Puberty in women is a profoundly terrifying stage in life for men, a perspective often ignored in modern literature. Thankfully, King has given voice to this experience, emphasizing the disturbing sexuality of breast development, the horror of newly grown feminine pubic hair, and the graphic bloody discharge of menstruation. All the way through to the explosive climax, King emphasizes that pubescent girls repulse men so violently that society itself is disrupted — an important perspective to keep in mind when dealing with the men in your life.

The Crucible
Arthur Miller

Miller’s play about the Salem witch trials of the 1690s is best read as an allegory of the McCarthy communist trials, which disproportionately affected men. While women take the blame for the failures of their Massachusetts Bay Colony, and are tortured and killed for it, men are free to talk at length about religion, sexual purity, and ownership rights. By consciously silencing women, Miller allows us to see what a male-dominated society would look like.

On the Road
Jack Kerouac

Nothing is more fascinating than a wealthy, privileged, white man swearing and fucking his way across America. In Kerouac’s largely autobiographical tale, Sal and his buddy, Dean, talk a lot about jazz music and getting laid and offer their own, drug-filled ruminations on life.
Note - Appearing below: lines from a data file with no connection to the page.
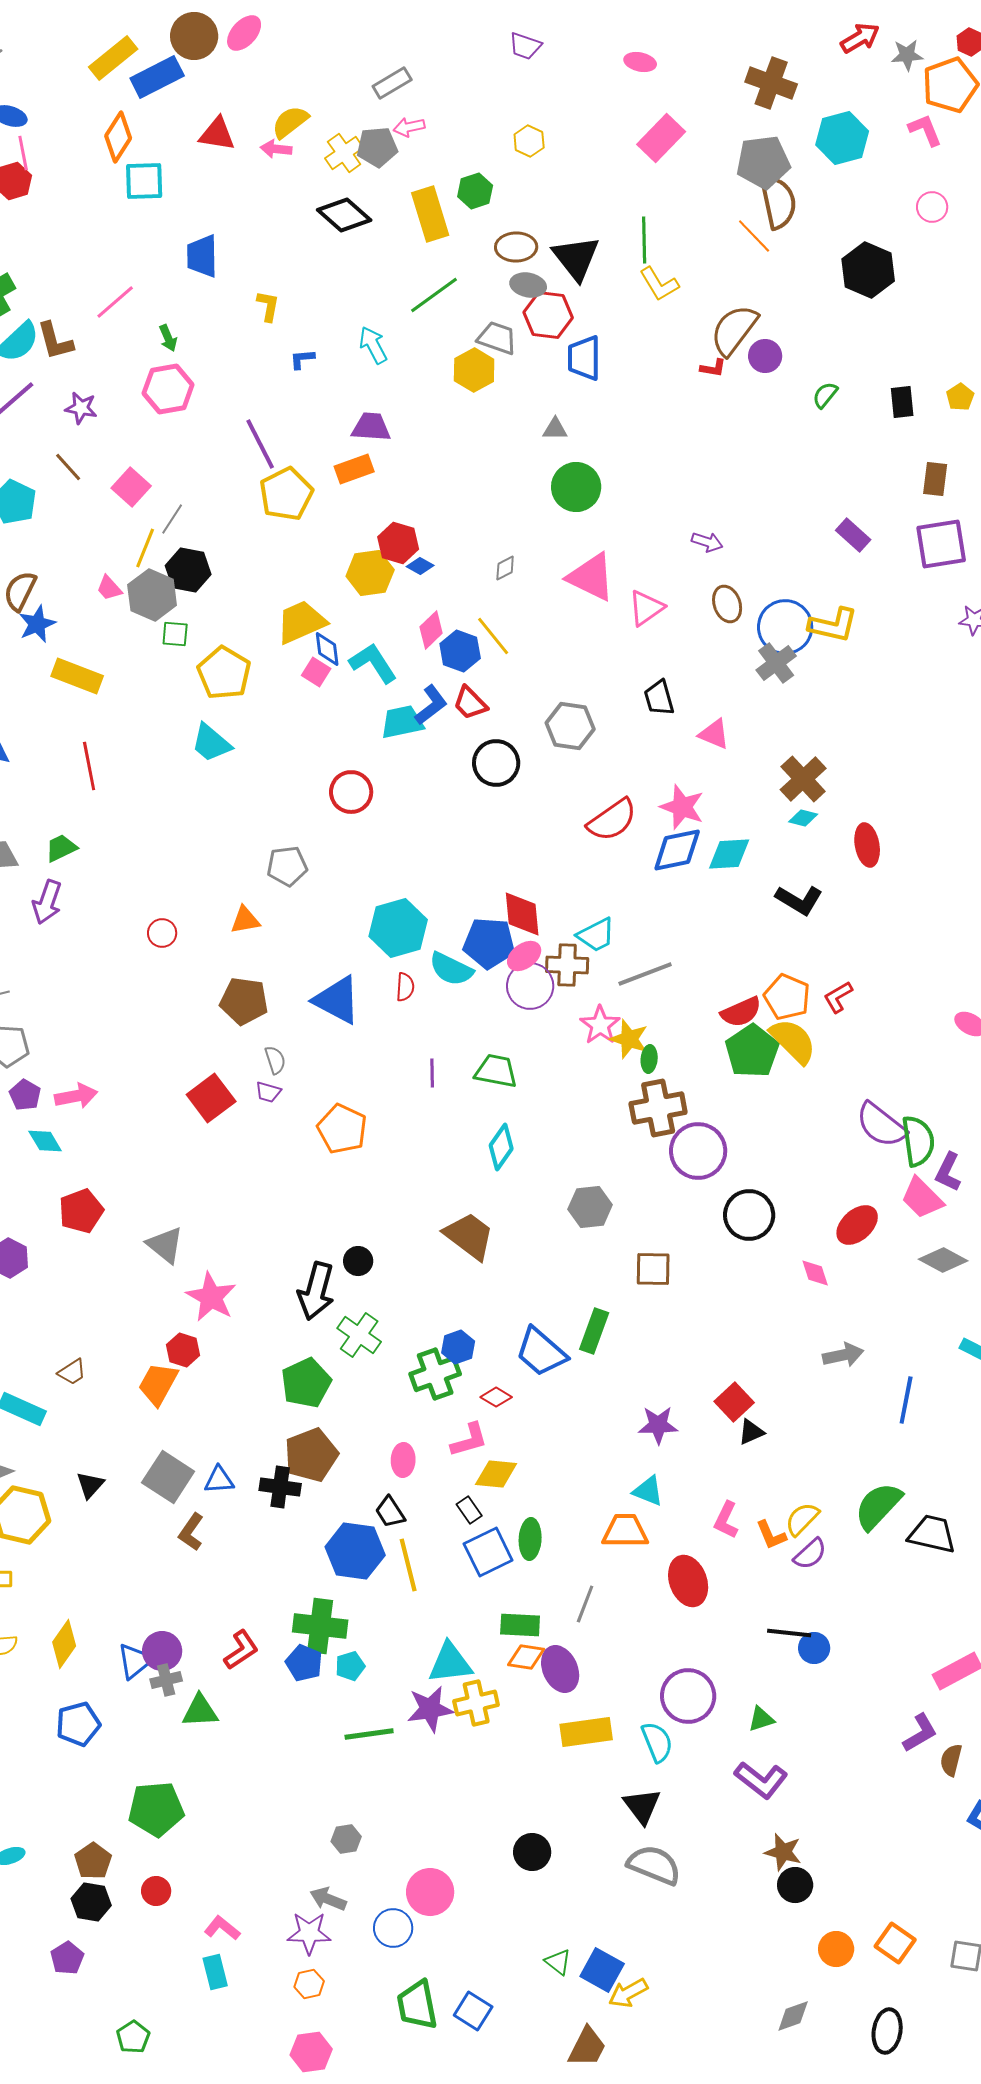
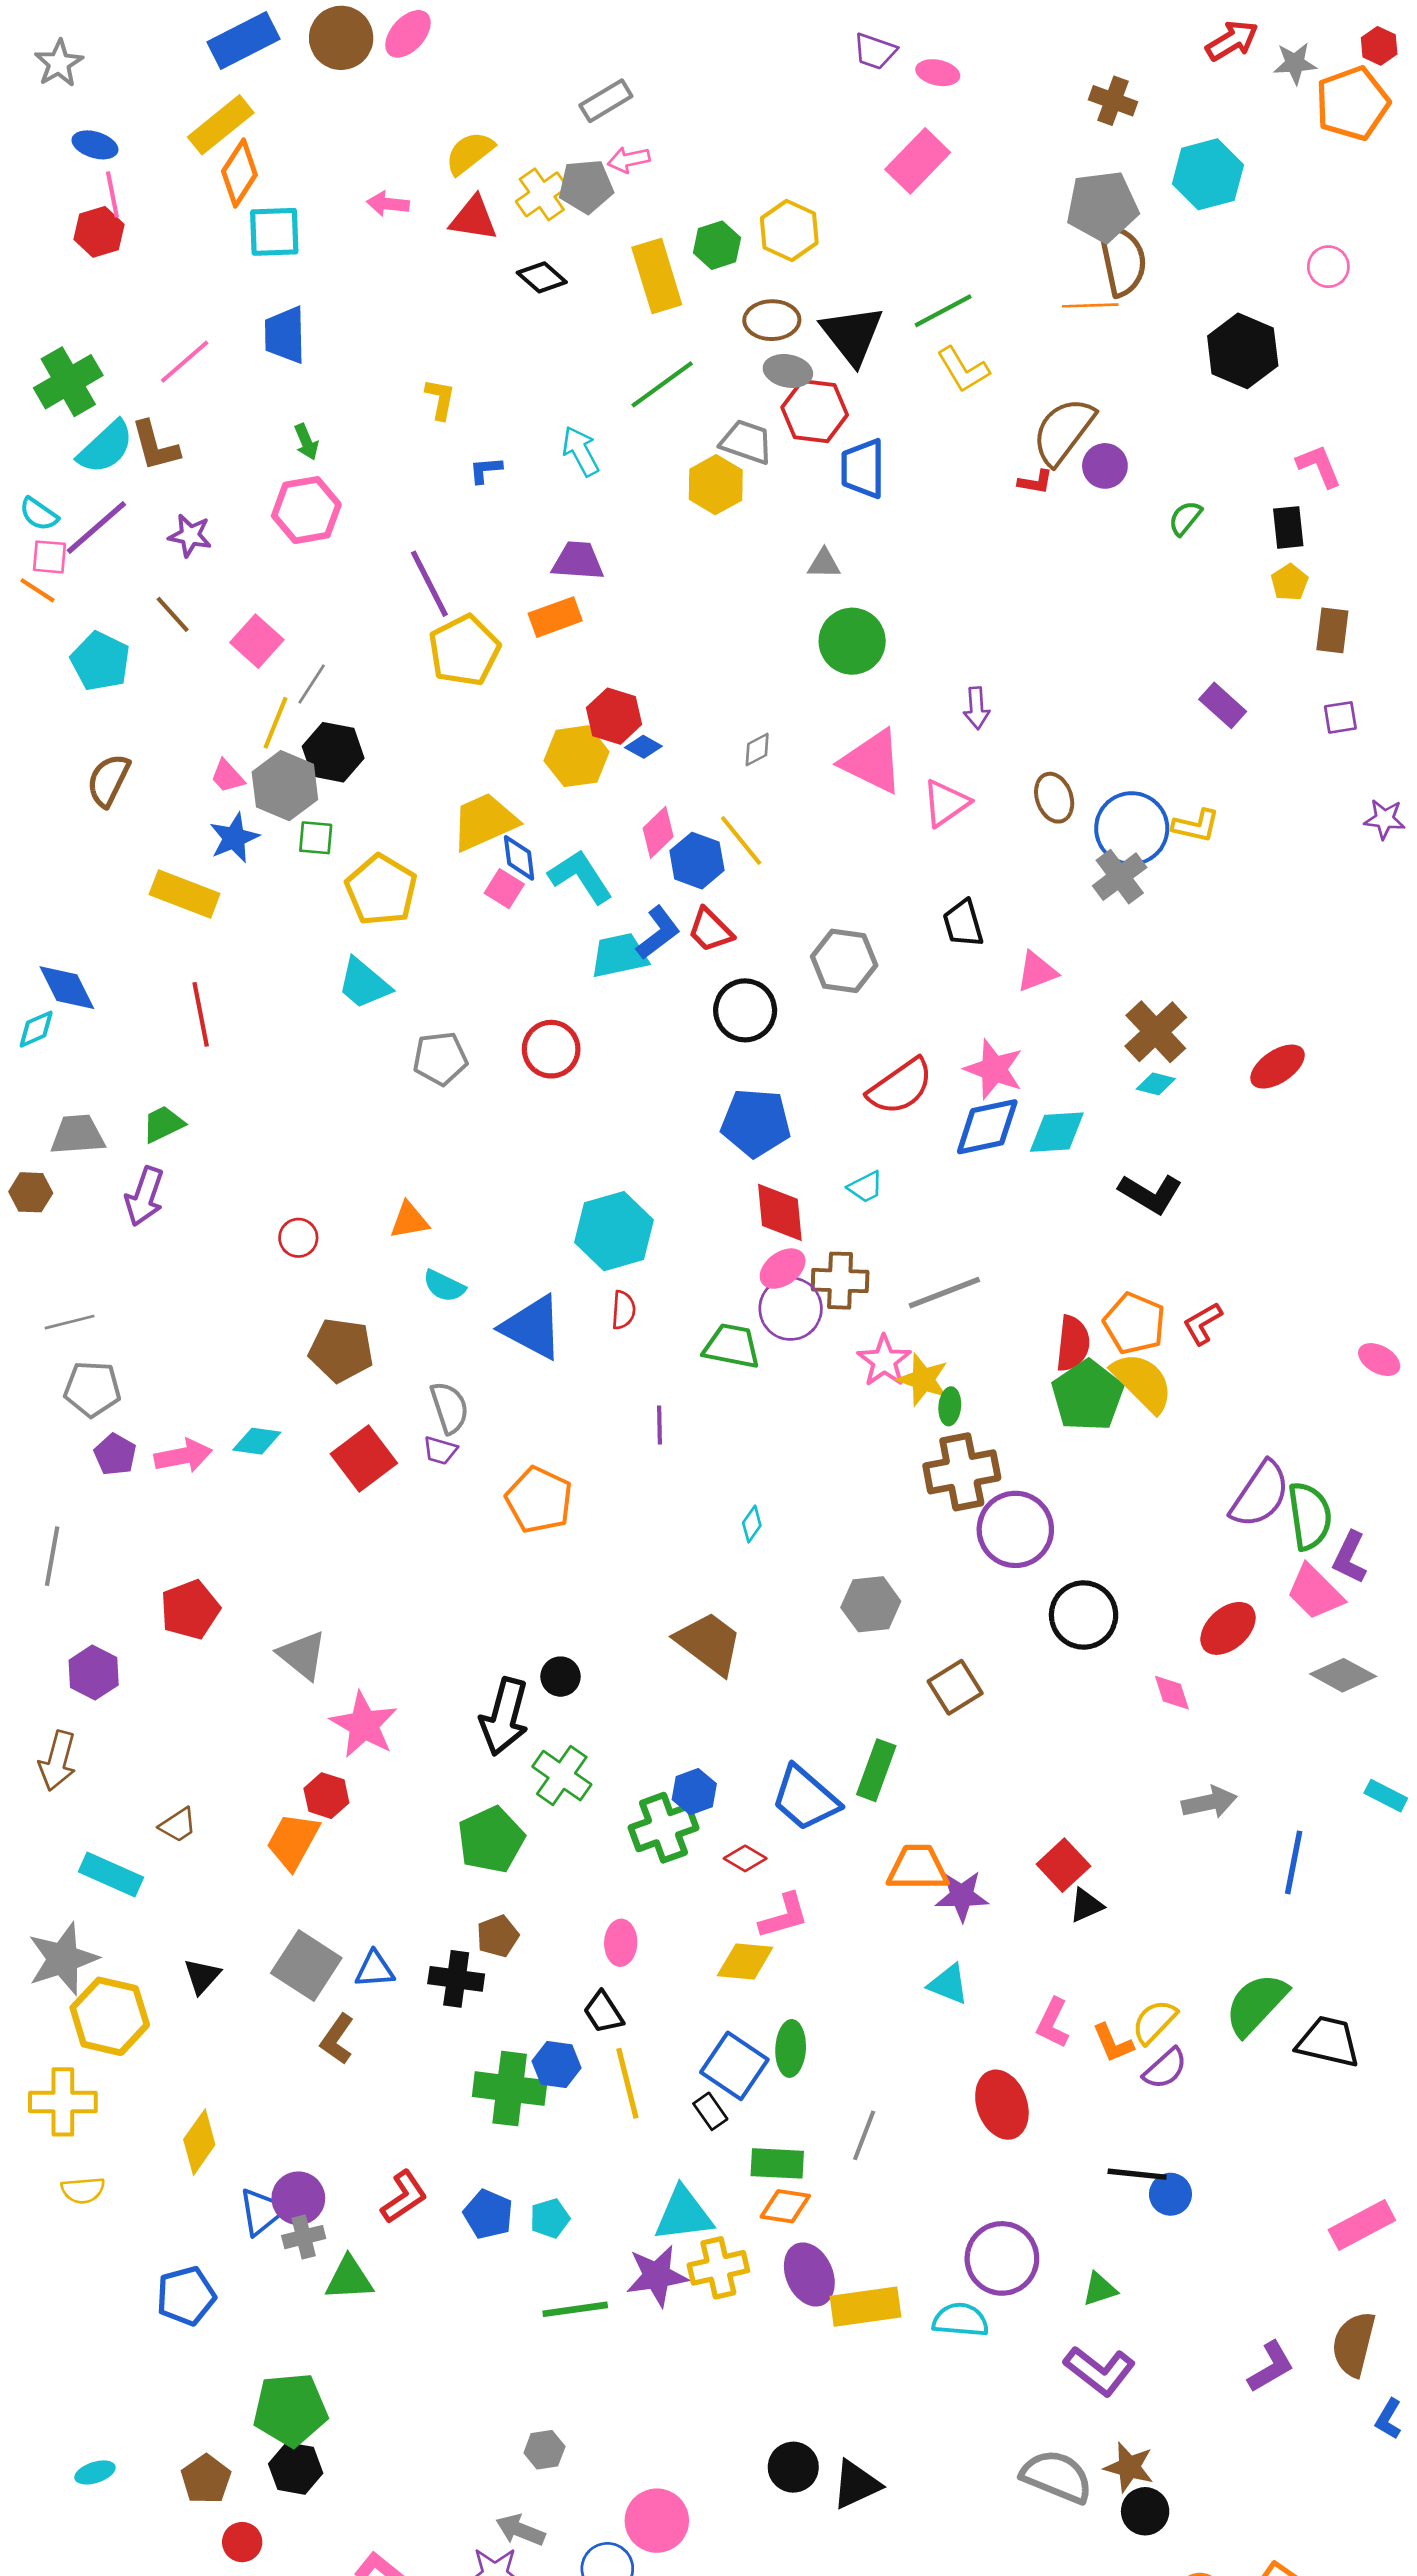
purple trapezoid: (525, 46) -> (875, 51), moved
yellow rectangle: (113, 58) -> (221, 125), moved
blue rectangle: (157, 77) -> (243, 41), moved
brown cross: (771, 83) -> (1113, 101), size x0.7
pink L-shape: (925, 130) -> (1319, 466), moved
red triangle: (217, 134) -> (474, 218), moved
pink rectangle: (661, 138) -> (918, 161), moved
yellow hexagon: (529, 141) -> (789, 230), moved, size x1.4
pink arrow: (276, 149) -> (388, 204), moved
black diamond: (344, 215) -> (542, 277), size x0.7
orange line: (754, 236) -> (1090, 305), turned -48
green line: (644, 240) -> (943, 311), turned 63
blue trapezoid: (202, 256) -> (285, 335), moved
pink line: (115, 302) -> (185, 362), moved
yellow pentagon: (960, 397) -> (1290, 582), moved
purple arrow: (707, 542) -> (977, 708), moved, turned 68
purple square: (941, 544) -> (1340, 717), size x0.5
blue star: (37, 624) -> (234, 838), moved
yellow L-shape: (833, 625) -> (1196, 826), size x0.7
pink triangle: (714, 734) -> (1037, 972), turned -44
red ellipse: (867, 845) -> (1278, 1067), moved, turned 66
gray pentagon: (287, 866) -> (440, 1059), moved
cyan trapezoid: (596, 935) -> (865, 1187), moved, size x0.7
blue pentagon: (489, 943) -> (756, 1123), moved
cyan semicircle: (451, 969) -> (444, 1286), moved, size x0.7
brown pentagon: (244, 1001) -> (341, 1350), moved
red semicircle: (741, 1012) -> (1073, 1343), turned -60
gray semicircle: (275, 1060) -> (449, 1408), size x1.4
green trapezoid: (496, 1071) -> (732, 1346), moved
purple semicircle: (881, 1125) -> (1260, 1495), turned -94
cyan diamond: (45, 1141) -> (257, 1441), moved, turned -51
cyan diamond: (501, 1147) -> (752, 1524), size x0.6
brown square: (653, 1269) -> (955, 1687), turned -33
pink L-shape: (469, 1440) -> (784, 1916), moved
brown pentagon: (311, 1455) -> (498, 1936), size x0.6
black rectangle: (469, 1510) -> (710, 2111), moved
orange trapezoid: (625, 1531) -> (918, 1868), moved
blue hexagon: (355, 1551) -> (556, 2064), size x0.6
blue square: (488, 1552) -> (734, 2066), turned -30
green cross: (320, 1626) -> (510, 2089), moved
yellow diamond: (64, 1644) -> (199, 2142), moved
purple ellipse: (560, 1669) -> (809, 2275), moved
purple L-shape: (920, 1733) -> (1271, 2367), moved
cyan semicircle: (657, 1742) -> (960, 2320), turned -63
brown semicircle: (951, 1760) -> (1354, 2344), size x1.5
black triangle: (642, 1806) -> (856, 2485), moved, turned 42
gray semicircle: (654, 1865) -> (1057, 2476), moved
red circle: (156, 1891) -> (242, 2542), moved
black hexagon: (91, 1902) -> (296, 2468), moved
By their third trip across the country, you will finally understand the importance of the American Dream and the passion of male friendship.

Red Badge of Courage
Stephen Crane

War provides a perfect lens through which to understand the male soul, because within this private sphere of masculinity, men can (finally!) be themselves. Henry Fleming, a soldier in the Civil War, runs away from an unnecessarily bloody death only to return out of a manly desire to prove himself brave. Removed from the power of the female gaze, Crane’s meditation on cowardice calls attention to the coercive and deadly power of male peer pressure.

Fight Club
Chuck Palahniuk

The uniting thesis of all of Palahniuk’s work, that modernity makes men and their penises soft, achieves full articulation in Fight Club, his seminal work. Modern society — a good office job, a four-bedroom house in the suburbs, a family — emasculates wealthy white men, because their days are spent doing feminine things, like setting alarm clocks, mowing the lawn, and eating vegetables. By giving his protagonist a profound mental disorder, Palahniuk’s narrator is free to express his viral masculinity through crippling fistfights, disfiguring injuries, and forgettable sex.

The Adventures of Huckleberry Finn
Mark Twain

Seriously, there are no women in this book except the mean spinster with big boobs. How refreshing!